25 de mar de 2009

Agência paulista de fomento quer parceiros internacionais

O presidente da Nossa Caixa Desenvolvimento, Milton de Melo Santos, esteve ontem na Câmara Árabe em busca de contato com instituições do mundo árabe que queiram financiar pequenas empresas.

Santos: pequenas indústrias são as que mais sofrem com a crise
São Paulo – A Nossa Caixa Desenvolvimento, agência de fomento recém criada pelo governo paulista, quer encontrar parceiros internacionais para seu projeto de financiar pequenas e médias empresas do estado. Com esse objetivo o presidente da instituição, Milton Luiz de Melo Santos, que até pouco tempo era o principal executivo do banco Nossa Caixa, esteve ontem (23) na Câmara de Comércio Árabe Brasileira, onde teve uma reunião com o presidente da entidade, Salim Taufic Schahin.

“Temos interesse em fazer operações com recursos.. de agências de fomento estrangeiras que queiram aportar dinheiro em empresas de descendentes [de imigrantes]. Os países árabes têm um volume expressivo de recursos e o Brasil, por conta da crise, é um dos poucos países hoje em condições de receber capital estrangeiro”, afirmou Santos.
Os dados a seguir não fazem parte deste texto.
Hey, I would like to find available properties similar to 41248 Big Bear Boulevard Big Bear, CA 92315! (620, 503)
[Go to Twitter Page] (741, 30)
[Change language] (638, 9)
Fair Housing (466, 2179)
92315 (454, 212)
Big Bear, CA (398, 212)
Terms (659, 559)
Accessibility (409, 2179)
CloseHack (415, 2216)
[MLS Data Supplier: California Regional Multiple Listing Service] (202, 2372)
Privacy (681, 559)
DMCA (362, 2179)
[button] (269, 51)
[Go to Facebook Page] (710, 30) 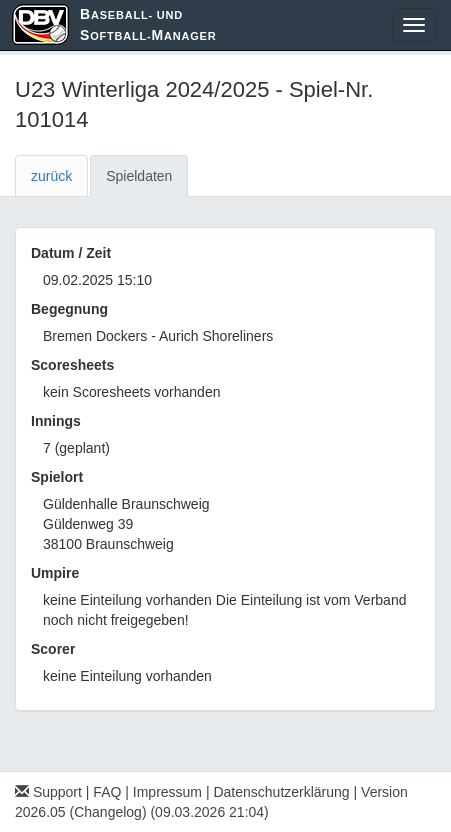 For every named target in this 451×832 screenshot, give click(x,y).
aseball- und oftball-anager (148, 24)
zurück (51, 176)
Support (48, 792)
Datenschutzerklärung (281, 792)
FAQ (107, 792)
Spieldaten (139, 176)
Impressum (167, 792) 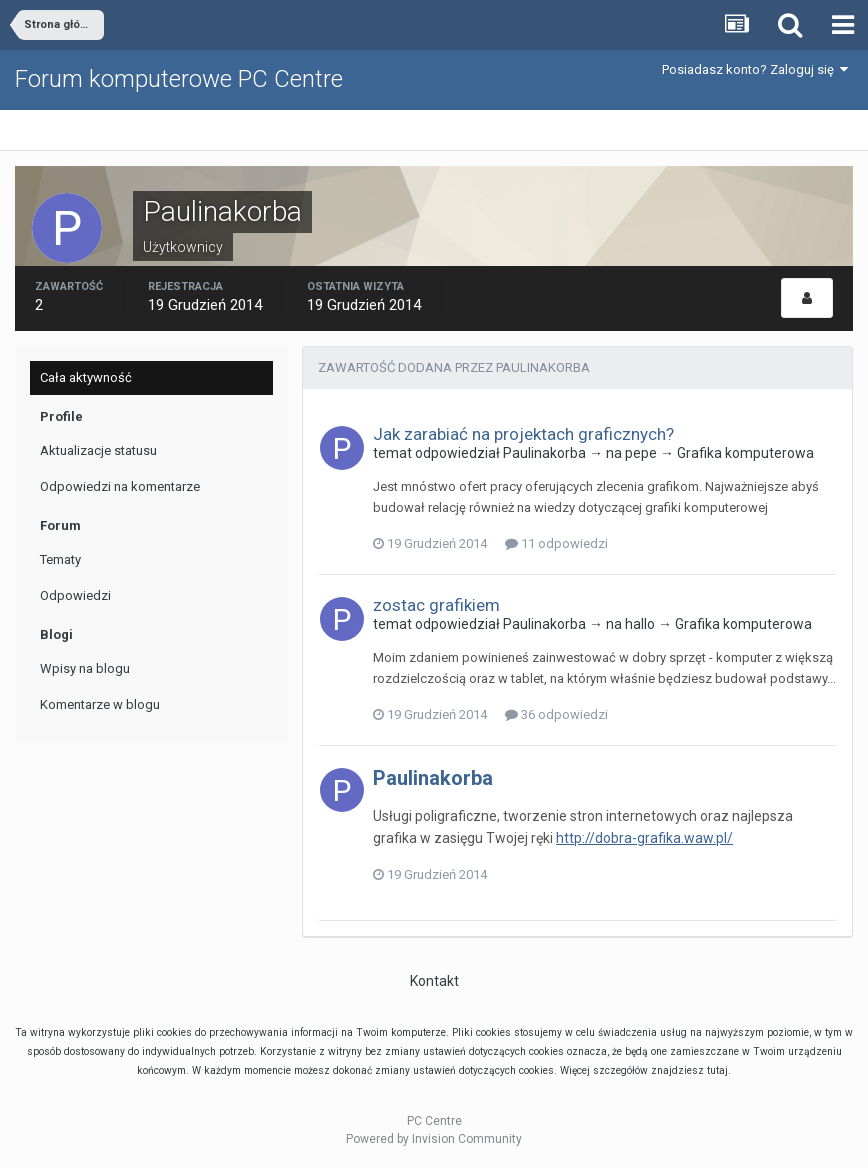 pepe (641, 453)
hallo (640, 624)
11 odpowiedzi (556, 543)
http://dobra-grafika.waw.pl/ (644, 838)
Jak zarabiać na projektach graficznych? (523, 434)
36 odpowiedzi (556, 714)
O Brasil concentra a maior comunidade de origem árabe fora do Oriente Médio e do Norte da África. A nova instituição vai buscar parcerias também nos países de origem de outras grandes colônias de imigrantes e descendentes de São Paulo, como Japão e Itália.

Segundo o executivo, a agência vai financiar capital de giro, aquisição de bens de capital e operações de comércio exterior de pequenas e médias empresas. Ele acrescentou que as companhias de menor porte foram selecionadas como alvo por serem as que mais sofrem com a crise, especialmente as do ramo industrial. “São empresas que sofrem, por um lado, com uma retração brutal da demanda e, por outro, com a dificuldade de financiamento de seu capital de giro”, declarou Santos.
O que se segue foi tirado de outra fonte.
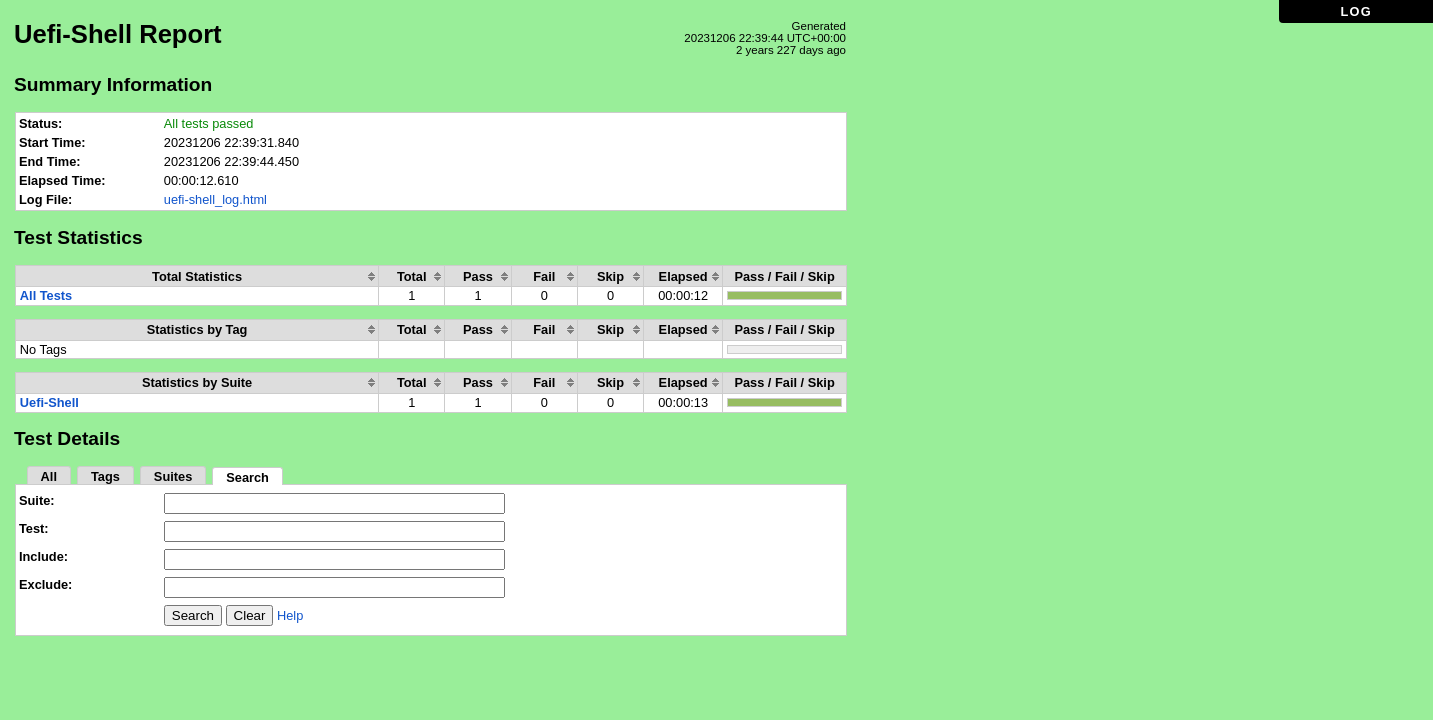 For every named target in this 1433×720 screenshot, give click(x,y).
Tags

Para efetivamente auxiliar essas companhias, de acordo com Santos, os financiamentos serão longos, com período de carência e taxas de juros “competitivas”, e a instituição pretende ter uma atitude “pró-ativa” na captação de clientes, com a identificação de setores prioritários e a formação de canais de comunicação com as companhias por meio de entidades como o Serviço Brasileiro de Apoio às Micro e Pequenas Empresas (Sebrae), a Federação das Indústrias do Estado de São Paulo (Fiesp), a Federação da Agricultura (Faesp) e a Associação Comercial (ACSP).

Para as linhas de crédito, a agência vai utilizar capital próprio e de terceiros como o Banco Nacional de Desenvolvimento Econômico e Social (BNDES) e órgãos de fomento internacionais. A nova instituição nasce com um capital de R$ 1 bilhão, utilizando parte dos recursos da venda do banco Nossa Caixa para o Banco do Brasil. A utilização do nome Nossa Caixa Desenvolvimento foi negociada com o BB, segundo Santos.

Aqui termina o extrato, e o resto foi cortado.